In this vignette, we will walk-through how to geocode a dataset that includes addresses used to apply the BISG method for estimating the race/ethnicity of registered voters.

What is Geocoding?

One of the first steps to performing ecological inference using eiCompare is geocoding your voter file addresses in order to perform Bayesian Improved Surname Geocoding (BISG). Geocoding is the process of using an address or place of location to find geographic coordinates (i.e. latitude/longitude) of that location on a map. In relation to performing BISG, the values of the geographic coordinates are compared to other census data containing self-reported race and ethnicity to determine the likelihood of an individual living in an ecological unit area (i.e. county, block, tract) being of a certain race given their address. This probability is then used to update a prior probability in the BISG analysis. For more information on BISG, please refer to the BISG vignette. Below are some steps to help you walk through the process of performing geocoding on your voter file.

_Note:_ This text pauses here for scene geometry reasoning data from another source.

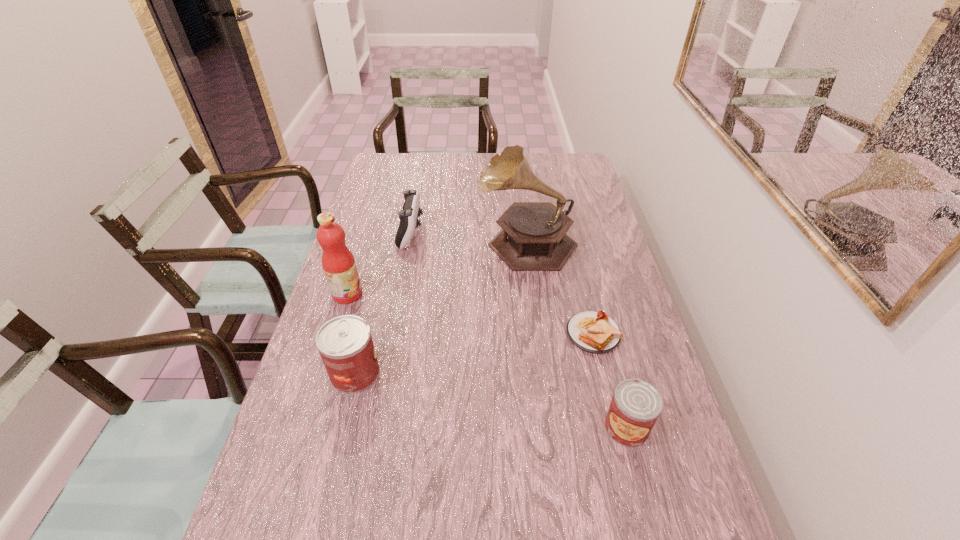 The image size is (960, 540). In order to click on unoccupied area between the sandwich and the phonograph record in this screenshot , I will do 560,287.

Locate an element on the screen. vacant space that is in between the phonograph record and the control is located at coordinates (468, 237).

Locate an element on the screen. free space between the phonograph record and the shortest object is located at coordinates (560, 287).

Identify the location of vacant space in between the phonograph record and the shortest object. The image size is (960, 540). (560, 287).

At what (x,y) coordinates should I click in order to perform the action: click on free area in between the right can and the left can. Please return your answer as a coordinate pair (x, y). Image resolution: width=960 pixels, height=540 pixels. Looking at the image, I should click on (491, 400).

The width and height of the screenshot is (960, 540). I want to click on object that is the closest one to the control, so click(x=338, y=263).

This screenshot has width=960, height=540. I want to click on object that is the closest to the right can, so click(594, 332).

Where is `vacant point that satisfies the following two spatial constraints: 1. on the front label of the third farthest object; 2. on the right side of the sandwich`? The width and height of the screenshot is (960, 540). vacant point that satisfies the following two spatial constraints: 1. on the front label of the third farthest object; 2. on the right side of the sandwich is located at coordinates (335, 334).

Find the location of a particular element. The height and width of the screenshot is (540, 960). free spot that satisfies the following two spatial constraints: 1. on the front-facing side of the control; 2. on the front side of the left can is located at coordinates (385, 373).

Find the location of a particular element. The width and height of the screenshot is (960, 540). blank space that satisfies the following two spatial constraints: 1. on the front-facing side of the control; 2. on the back side of the right can is located at coordinates (375, 427). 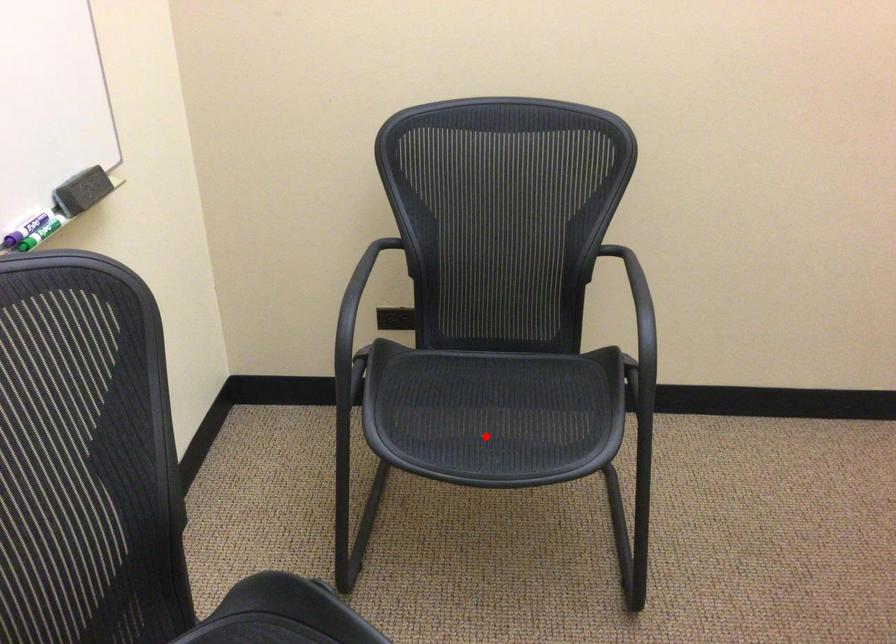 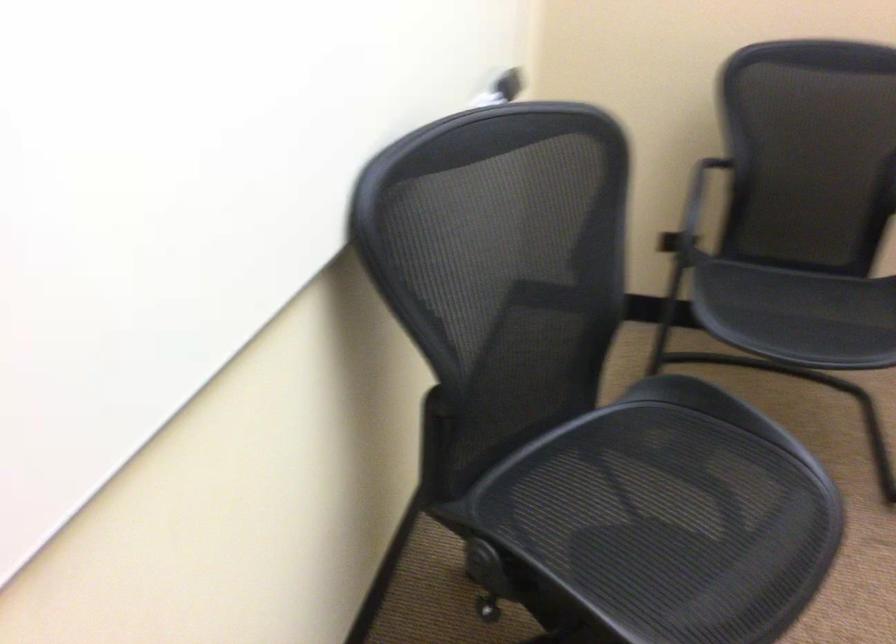 Find the pixel in the second image that matches the highlighted location in the first image.

(798, 315) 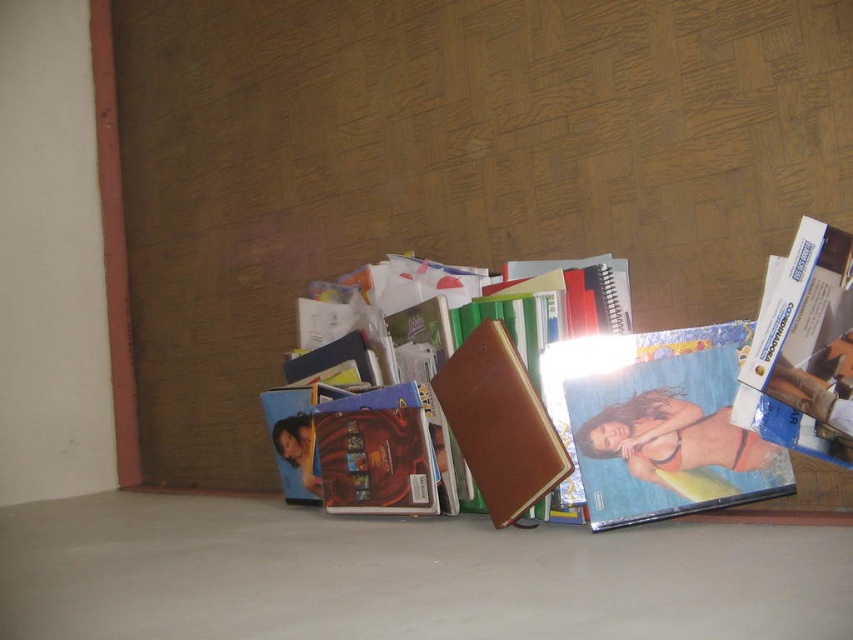 Can you confirm if matte plastic photo at center is bigger than brown leather wallet at center?

Actually, matte plastic photo at center might be smaller than brown leather wallet at center.

What do you see at coordinates (657, 424) in the screenshot?
I see `matte plastic photo at center` at bounding box center [657, 424].

Identify the location of matte plastic photo at center. Image resolution: width=853 pixels, height=640 pixels. (657, 424).

Describe the element at coordinates (457, 307) in the screenshot. The height and width of the screenshot is (640, 853). I see `brown leather wallet at center` at that location.

Does point (445, 320) come closer to viewer compared to point (759, 352)?

No, (445, 320) is further to viewer.

Where is `brown leather wallet at center`? This screenshot has height=640, width=853. brown leather wallet at center is located at coordinates (457, 307).

Where is `matte plastic photo at center`? matte plastic photo at center is located at coordinates (657, 424).

Is matte plastic photo at center above blue glossy book at center?

Incorrect, matte plastic photo at center is not positioned above blue glossy book at center.

Which is in front, point (724, 500) or point (821, 225)?

Point (821, 225) is in front.

Where is `matte plastic photo at center`? matte plastic photo at center is located at coordinates (657, 424). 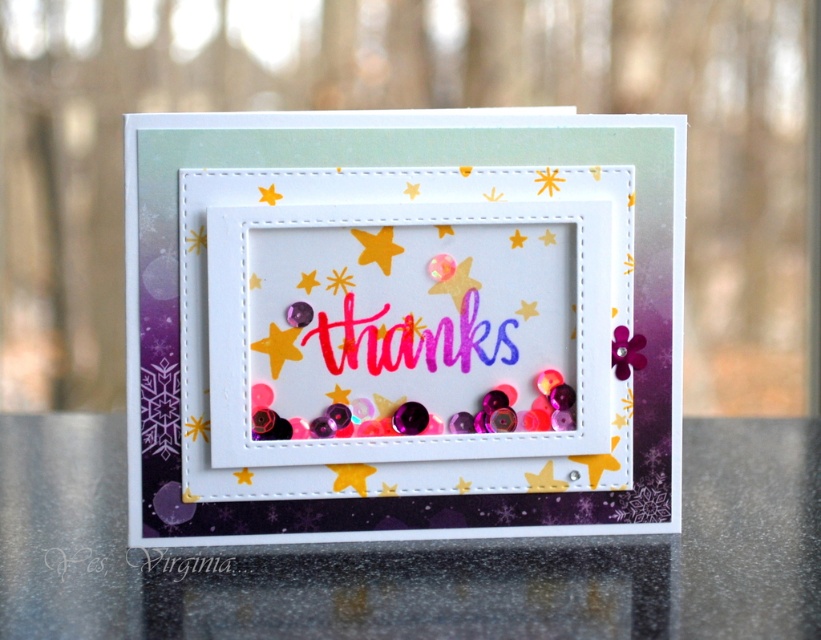 Does white paper at center appear under shiny metallic table at center?

Incorrect, white paper at center is not positioned below shiny metallic table at center.

Is point (187, 179) closer to camera compared to point (31, 620)?

No.

At what (x,y) coordinates should I click in order to perform the action: click on white paper at center. Please return your answer as a coordinate pair (x, y). The image size is (821, 640). Looking at the image, I should click on (401, 324).

Can you confirm if white paper at center is smaller than metallic gold star at center?

Actually, white paper at center might be larger than metallic gold star at center.

Who is lower down, white paper at center or metallic gold star at center?

Positioned lower is white paper at center.

What do you see at coordinates (401, 324) in the screenshot? The width and height of the screenshot is (821, 640). I see `white paper at center` at bounding box center [401, 324].

The image size is (821, 640). What are the coordinates of `white paper at center` in the screenshot? It's located at (401, 324).

Between shiny metallic table at center and metallic gold star at center, which one is positioned lower?

shiny metallic table at center

Is point (794, 541) closer to camera compared to point (372, 243)?

No, (794, 541) is further to viewer.

Is point (352, 618) more distant than point (388, 252)?

No, it is not.

Identify the location of shiny metallic table at center. (415, 556). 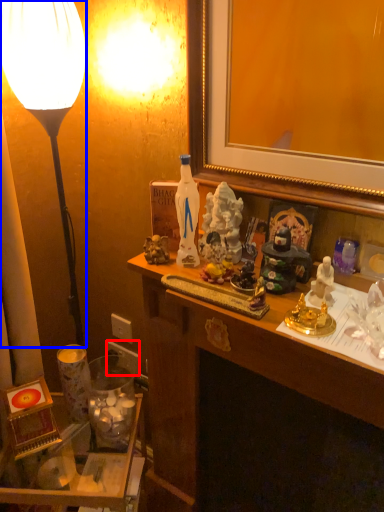 Question: Which of the following is the closest to the observer, power outlet (highlighted by a red box) or lamp (highlighted by a blue box)?

Choices:
 (A) power outlet
 (B) lamp

Answer: (B) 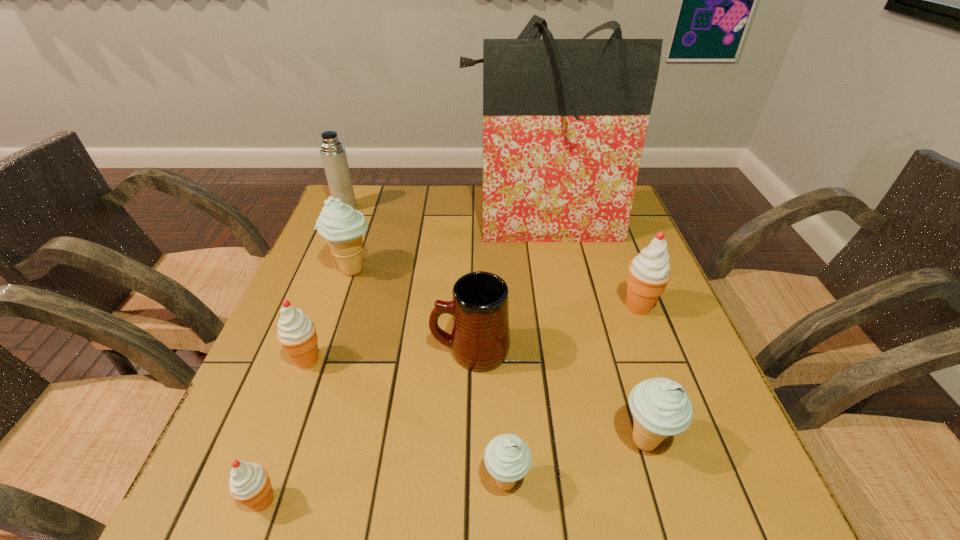 Where is `vacant space located on the side of the red mug with the handle`? Image resolution: width=960 pixels, height=540 pixels. vacant space located on the side of the red mug with the handle is located at coordinates (326, 351).

The image size is (960, 540). I want to click on blank space located on the front of the second nearest red icecream, so pos(276,446).

At what (x,y) coordinates should I click in order to perform the action: click on free point located 0.310m on the left of the rightmost beige icecream. Please return your answer as a coordinate pair (x, y). Image resolution: width=960 pixels, height=540 pixels. Looking at the image, I should click on (439, 442).

Find the location of a particular element. Image resolution: width=960 pixels, height=540 pixels. free region located 0.290m on the right of the smallest beige icecream is located at coordinates (708, 482).

I want to click on vacant area located 0.260m on the back of the smallest red icecream, so click(314, 356).

Identify the location of shopping bag located at the far edge. (564, 120).

The image size is (960, 540). Find the location of `thermos bottle that is positioned at the far edge`. thermos bottle that is positioned at the far edge is located at coordinates (333, 154).

The width and height of the screenshot is (960, 540). Identify the location of thermos bottle that is positioned at the left edge. (333, 154).

Where is `shopping bag that is positioned at the right edge`? shopping bag that is positioned at the right edge is located at coordinates (564, 120).

Identify the location of object situated at the far left corner. (333, 154). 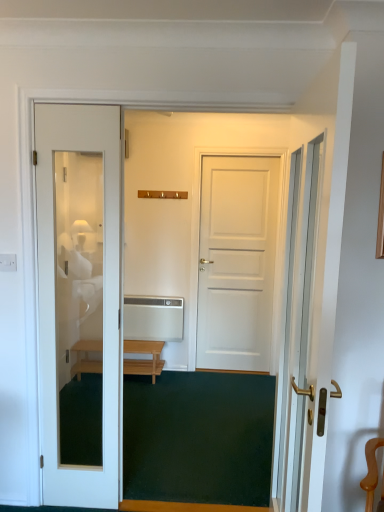 Question: Should I look upward or downward to see light wood/matte finish bench at center?

Choices:
 (A) down
 (B) up

Answer: (A) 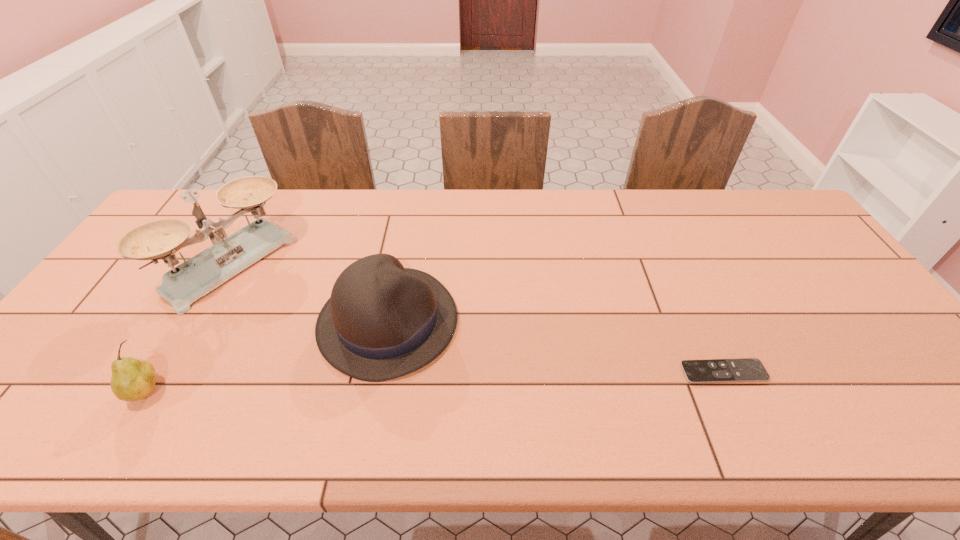 The height and width of the screenshot is (540, 960). I want to click on free space located 0.230m on the front-facing side of the scale, so click(x=319, y=331).

Identify the location of vacant space located on the front-facing side of the second tallest object. This screenshot has height=540, width=960. (469, 358).

Where is `vacant space located on the front-facing side of the second tallest object`? The image size is (960, 540). vacant space located on the front-facing side of the second tallest object is located at coordinates (506, 374).

The width and height of the screenshot is (960, 540). I want to click on vacant space located on the front-facing side of the second tallest object, so click(514, 378).

The width and height of the screenshot is (960, 540). I want to click on object present at the far edge, so click(181, 286).

You are a GUI agent. You are given a task and a screenshot of the screen. Output one action in this format:
    pyautogui.click(x=<x>, y=<y>)
    Task: Click on the pear at the near edge
    The width and height of the screenshot is (960, 540).
    Given the screenshot: What is the action you would take?
    pyautogui.click(x=132, y=379)

Where is `remote control that is at the near edge`? Image resolution: width=960 pixels, height=540 pixels. remote control that is at the near edge is located at coordinates [749, 369].

Locate an element on the screen. bowler hat present at the near edge is located at coordinates (x=383, y=321).

At what (x,y) coordinates should I click in order to perform the action: click on object located in the left edge section of the desktop. Please return your answer as a coordinate pair (x, y). Looking at the image, I should click on (181, 286).

Where is `object located at the far left corner`? This screenshot has width=960, height=540. object located at the far left corner is located at coordinates (181, 286). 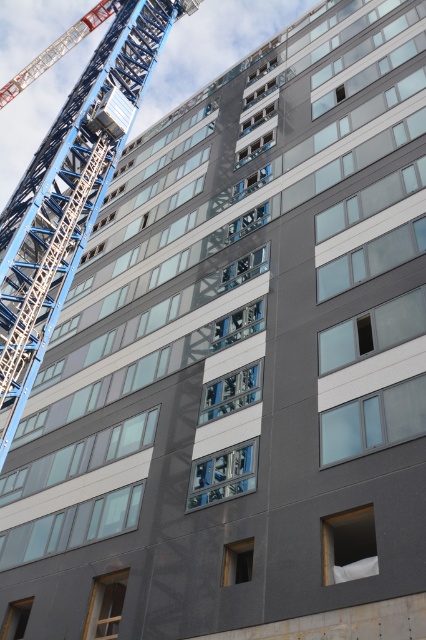 Is blue metallic crane at upper left positioned at the back of matte black lift at upper left?

No.

Is point (26, 365) farther from camera compared to point (106, 92)?

That is False.

Is point (25, 358) farther from viewer compared to point (101, 122)?

No.

Where is `blue metallic crane at upper left`? This screenshot has height=640, width=426. blue metallic crane at upper left is located at coordinates (66, 196).

Can you confirm if red painted metal crane arm at upper left is wider than matte black lift at upper left?

Correct, the width of red painted metal crane arm at upper left exceeds that of matte black lift at upper left.

Is point (5, 100) less distant than point (131, 118)?

No, (5, 100) is behind (131, 118).

Is point (8, 100) in front of point (131, 109)?

No.

What are the coordinates of `red painted metal crane arm at upper left` in the screenshot? It's located at (57, 49).

Is blue metallic crane at upper left to the right of red painted metal crane arm at upper left from the viewer's perspective?

Correct, you'll find blue metallic crane at upper left to the right of red painted metal crane arm at upper left.

Consider the image. Is blue metallic crane at upper left in front of red painted metal crane arm at upper left?

Yes, it is.

Is point (83, 81) positioned in front of point (74, 40)?

Yes, point (83, 81) is in front of point (74, 40).

Locate an element on the screen. This screenshot has height=640, width=426. blue metallic crane at upper left is located at coordinates (66, 196). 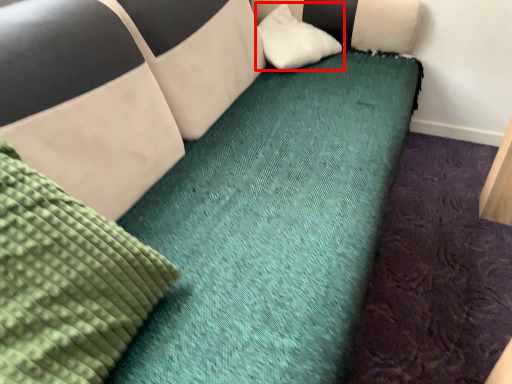 Question: From the image's perspective, what is the correct spatial positioning of pillow (annotated by the red box) in reference to mattress?

Choices:
 (A) above
 (B) below

Answer: (A) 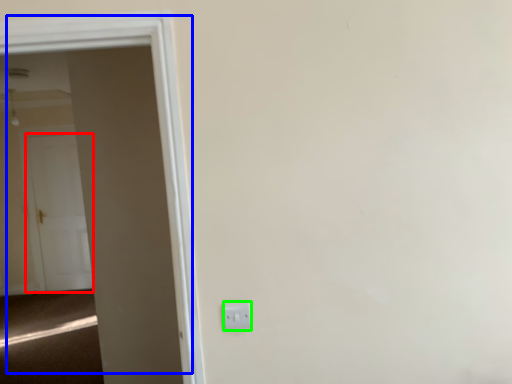 Question: Which object is the closest to the door (highlighted by a red box)? Choose among these: door (highlighted by a blue box) or electric outlet (highlighted by a green box).

Choices:
 (A) door
 (B) electric outlet

Answer: (A)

Step 1: Load R libraries/packages

Each library/package loaded allows you to use certain functions needed to prep your data for geocoding and run the geocoding tool(s).

library(eiCompare)
library(stringr)
library(tidyverse)
library(tigris)
library(tidyr)
library(foreach)
library(parallel)
library(doParallel)
library(data.table)
library(plyr)
library(censusxy)
library(sf)
library(leaflet)

Step 2: Load your voter data.

We are using a toy dataset representing the Georgia and Fulton county voter registration and geocoding all voter addresses.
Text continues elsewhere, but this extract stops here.